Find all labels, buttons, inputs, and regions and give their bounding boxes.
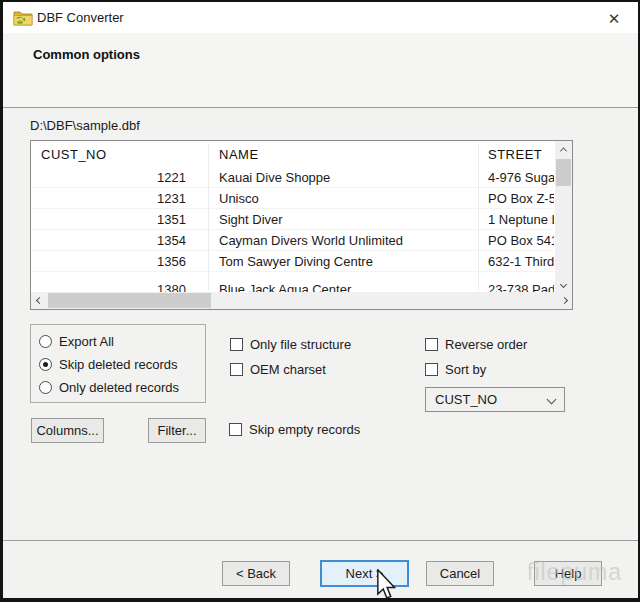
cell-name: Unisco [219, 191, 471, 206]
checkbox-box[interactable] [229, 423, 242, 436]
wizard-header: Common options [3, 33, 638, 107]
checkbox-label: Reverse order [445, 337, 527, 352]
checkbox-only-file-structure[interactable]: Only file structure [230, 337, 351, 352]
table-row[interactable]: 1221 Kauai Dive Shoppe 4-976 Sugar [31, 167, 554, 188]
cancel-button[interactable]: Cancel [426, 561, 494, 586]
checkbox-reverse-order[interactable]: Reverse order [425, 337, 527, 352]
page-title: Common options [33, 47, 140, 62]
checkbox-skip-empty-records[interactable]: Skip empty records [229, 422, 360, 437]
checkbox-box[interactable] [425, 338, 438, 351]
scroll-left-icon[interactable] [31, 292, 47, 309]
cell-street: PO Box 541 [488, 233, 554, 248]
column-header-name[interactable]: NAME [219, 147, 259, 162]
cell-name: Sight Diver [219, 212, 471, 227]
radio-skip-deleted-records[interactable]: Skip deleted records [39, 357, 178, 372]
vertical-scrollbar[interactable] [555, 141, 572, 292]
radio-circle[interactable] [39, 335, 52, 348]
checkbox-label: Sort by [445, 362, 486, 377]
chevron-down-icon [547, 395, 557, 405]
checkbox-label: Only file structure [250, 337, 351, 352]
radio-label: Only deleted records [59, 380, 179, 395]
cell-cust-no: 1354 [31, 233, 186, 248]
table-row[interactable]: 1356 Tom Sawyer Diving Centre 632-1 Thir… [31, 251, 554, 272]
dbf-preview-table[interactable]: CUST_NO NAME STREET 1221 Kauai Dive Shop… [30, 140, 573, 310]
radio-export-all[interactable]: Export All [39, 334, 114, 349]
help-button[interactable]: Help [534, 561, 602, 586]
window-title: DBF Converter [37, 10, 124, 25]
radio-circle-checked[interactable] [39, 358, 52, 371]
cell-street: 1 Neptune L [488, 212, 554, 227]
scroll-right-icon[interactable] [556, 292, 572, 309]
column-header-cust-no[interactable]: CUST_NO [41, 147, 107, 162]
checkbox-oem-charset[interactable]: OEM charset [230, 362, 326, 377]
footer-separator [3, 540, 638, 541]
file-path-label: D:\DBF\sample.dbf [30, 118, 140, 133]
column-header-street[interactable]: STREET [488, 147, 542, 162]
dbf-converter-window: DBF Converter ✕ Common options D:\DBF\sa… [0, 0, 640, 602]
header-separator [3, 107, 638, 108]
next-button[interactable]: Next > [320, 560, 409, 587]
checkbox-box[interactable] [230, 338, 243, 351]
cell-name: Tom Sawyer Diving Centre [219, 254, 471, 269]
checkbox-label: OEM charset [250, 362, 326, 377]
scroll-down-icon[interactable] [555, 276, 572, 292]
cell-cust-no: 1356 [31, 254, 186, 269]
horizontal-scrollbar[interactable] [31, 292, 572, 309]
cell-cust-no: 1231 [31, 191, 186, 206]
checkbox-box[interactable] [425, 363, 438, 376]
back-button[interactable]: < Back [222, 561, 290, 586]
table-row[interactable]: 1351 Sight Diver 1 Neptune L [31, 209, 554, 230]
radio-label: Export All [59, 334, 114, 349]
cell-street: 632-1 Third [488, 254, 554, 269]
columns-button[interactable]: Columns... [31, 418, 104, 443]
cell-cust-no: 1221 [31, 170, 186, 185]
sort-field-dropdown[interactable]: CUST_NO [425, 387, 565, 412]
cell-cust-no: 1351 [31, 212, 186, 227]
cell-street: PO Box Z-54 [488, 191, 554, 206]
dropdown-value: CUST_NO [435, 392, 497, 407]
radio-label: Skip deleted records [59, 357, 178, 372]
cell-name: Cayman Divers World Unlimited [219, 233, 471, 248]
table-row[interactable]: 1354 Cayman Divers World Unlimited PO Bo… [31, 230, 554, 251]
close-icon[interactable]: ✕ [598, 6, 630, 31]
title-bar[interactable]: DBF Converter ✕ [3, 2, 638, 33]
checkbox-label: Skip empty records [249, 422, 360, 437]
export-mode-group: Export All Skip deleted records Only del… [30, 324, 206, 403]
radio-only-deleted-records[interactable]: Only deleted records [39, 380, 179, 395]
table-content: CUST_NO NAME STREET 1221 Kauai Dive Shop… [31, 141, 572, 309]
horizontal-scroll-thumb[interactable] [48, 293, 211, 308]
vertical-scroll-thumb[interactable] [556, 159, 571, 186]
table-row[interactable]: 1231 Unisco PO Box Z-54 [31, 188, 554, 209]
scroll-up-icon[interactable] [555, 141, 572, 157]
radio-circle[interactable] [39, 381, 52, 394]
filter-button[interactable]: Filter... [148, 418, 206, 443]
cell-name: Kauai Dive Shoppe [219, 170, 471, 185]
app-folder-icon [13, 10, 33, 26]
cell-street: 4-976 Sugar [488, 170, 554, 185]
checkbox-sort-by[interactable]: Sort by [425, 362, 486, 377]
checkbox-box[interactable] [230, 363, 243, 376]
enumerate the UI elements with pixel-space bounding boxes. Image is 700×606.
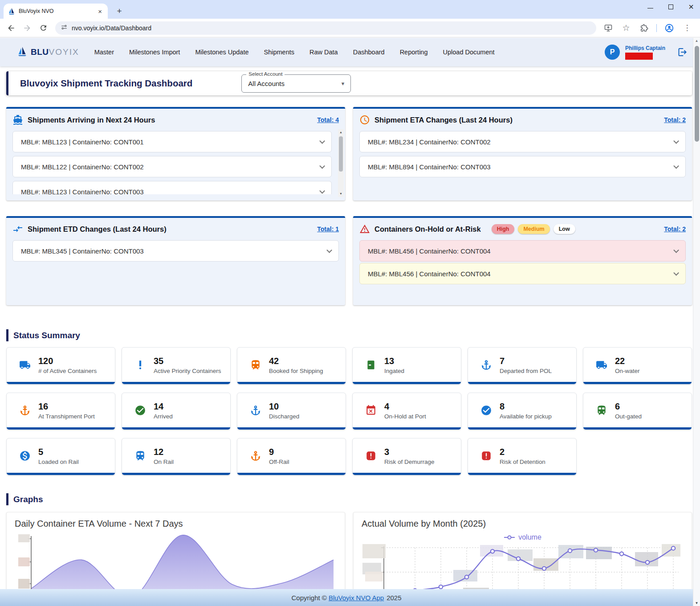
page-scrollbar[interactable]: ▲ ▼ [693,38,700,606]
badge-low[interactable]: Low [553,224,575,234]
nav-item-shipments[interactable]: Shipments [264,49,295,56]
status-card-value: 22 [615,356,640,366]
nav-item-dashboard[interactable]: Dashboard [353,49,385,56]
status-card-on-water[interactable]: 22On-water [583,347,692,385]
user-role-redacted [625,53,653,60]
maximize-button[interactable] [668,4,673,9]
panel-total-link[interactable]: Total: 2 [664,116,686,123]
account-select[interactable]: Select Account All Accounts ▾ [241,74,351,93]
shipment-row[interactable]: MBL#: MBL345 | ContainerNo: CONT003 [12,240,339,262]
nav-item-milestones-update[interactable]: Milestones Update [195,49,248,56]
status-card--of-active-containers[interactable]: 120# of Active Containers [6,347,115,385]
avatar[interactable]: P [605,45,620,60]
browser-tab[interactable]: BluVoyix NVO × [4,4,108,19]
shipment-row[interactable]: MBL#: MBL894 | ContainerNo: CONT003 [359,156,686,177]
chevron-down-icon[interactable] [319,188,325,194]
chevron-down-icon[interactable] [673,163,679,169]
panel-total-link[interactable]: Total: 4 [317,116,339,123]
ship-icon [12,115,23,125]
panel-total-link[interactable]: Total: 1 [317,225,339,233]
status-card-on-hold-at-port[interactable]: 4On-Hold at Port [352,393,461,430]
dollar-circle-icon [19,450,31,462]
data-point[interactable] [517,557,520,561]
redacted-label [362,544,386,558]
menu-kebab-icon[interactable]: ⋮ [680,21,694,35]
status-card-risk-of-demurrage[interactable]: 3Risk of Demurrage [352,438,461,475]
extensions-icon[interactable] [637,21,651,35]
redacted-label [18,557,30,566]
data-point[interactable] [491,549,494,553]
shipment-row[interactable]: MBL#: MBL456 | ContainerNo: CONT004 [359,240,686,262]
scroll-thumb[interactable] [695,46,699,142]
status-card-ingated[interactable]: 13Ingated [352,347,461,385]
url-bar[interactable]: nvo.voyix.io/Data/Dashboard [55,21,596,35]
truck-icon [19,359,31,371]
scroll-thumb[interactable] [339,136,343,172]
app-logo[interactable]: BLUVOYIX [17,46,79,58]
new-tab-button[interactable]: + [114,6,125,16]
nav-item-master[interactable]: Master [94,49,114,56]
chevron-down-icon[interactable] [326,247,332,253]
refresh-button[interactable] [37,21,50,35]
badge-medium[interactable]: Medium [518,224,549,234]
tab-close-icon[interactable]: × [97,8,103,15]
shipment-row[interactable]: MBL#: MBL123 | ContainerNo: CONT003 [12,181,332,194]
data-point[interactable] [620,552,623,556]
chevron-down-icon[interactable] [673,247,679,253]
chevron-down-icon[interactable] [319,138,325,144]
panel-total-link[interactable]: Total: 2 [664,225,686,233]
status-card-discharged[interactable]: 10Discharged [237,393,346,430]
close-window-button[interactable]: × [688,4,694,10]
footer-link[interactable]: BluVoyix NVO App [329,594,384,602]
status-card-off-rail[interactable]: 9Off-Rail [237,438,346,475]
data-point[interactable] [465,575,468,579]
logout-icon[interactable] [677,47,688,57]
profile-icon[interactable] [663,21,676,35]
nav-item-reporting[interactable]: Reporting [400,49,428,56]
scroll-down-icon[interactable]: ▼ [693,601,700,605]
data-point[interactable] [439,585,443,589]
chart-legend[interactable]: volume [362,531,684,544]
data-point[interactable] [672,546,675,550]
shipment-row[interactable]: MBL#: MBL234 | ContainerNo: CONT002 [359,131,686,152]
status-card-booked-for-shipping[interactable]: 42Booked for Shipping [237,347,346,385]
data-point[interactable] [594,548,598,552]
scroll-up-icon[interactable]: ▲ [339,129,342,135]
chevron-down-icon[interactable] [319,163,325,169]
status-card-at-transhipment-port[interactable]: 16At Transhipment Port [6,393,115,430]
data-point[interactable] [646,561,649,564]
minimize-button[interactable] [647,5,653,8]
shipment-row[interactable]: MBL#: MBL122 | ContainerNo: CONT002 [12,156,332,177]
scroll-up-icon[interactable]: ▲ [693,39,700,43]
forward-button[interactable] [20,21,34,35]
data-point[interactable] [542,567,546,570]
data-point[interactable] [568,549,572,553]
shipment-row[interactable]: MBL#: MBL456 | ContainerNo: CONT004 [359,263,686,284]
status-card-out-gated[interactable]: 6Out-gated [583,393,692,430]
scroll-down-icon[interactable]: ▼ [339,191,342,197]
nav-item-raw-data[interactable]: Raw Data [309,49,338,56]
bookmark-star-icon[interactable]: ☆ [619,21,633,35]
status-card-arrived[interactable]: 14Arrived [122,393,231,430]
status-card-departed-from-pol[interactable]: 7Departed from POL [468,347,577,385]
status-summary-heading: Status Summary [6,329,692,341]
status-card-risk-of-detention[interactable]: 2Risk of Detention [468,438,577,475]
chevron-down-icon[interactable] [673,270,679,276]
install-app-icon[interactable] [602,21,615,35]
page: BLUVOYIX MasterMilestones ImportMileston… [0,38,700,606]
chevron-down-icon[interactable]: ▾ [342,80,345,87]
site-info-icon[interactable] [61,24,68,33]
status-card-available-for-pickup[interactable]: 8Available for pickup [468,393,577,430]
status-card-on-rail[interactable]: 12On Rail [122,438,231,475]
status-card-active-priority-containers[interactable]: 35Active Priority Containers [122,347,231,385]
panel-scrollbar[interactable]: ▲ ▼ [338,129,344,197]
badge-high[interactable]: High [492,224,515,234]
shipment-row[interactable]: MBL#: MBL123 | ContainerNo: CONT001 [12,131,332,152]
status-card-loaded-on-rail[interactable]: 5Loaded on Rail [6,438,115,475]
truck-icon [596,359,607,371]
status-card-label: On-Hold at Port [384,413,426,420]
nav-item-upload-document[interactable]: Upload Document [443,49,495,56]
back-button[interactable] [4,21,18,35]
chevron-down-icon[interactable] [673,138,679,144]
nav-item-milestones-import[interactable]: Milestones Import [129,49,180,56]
════════
### EXERCISE INSTRUCTIONS
Working through the records, find each line containing the word "thumb" and copy it.

### EXERCISE OUTPUT
horizontal-scroll-thumb[interactable] [48, 293, 211, 308]
vertical-scroll-thumb[interactable] [556, 159, 571, 186]
scroll-thumb[interactable] [695,46,699,142]
scroll-thumb[interactable] [339,136,343,172]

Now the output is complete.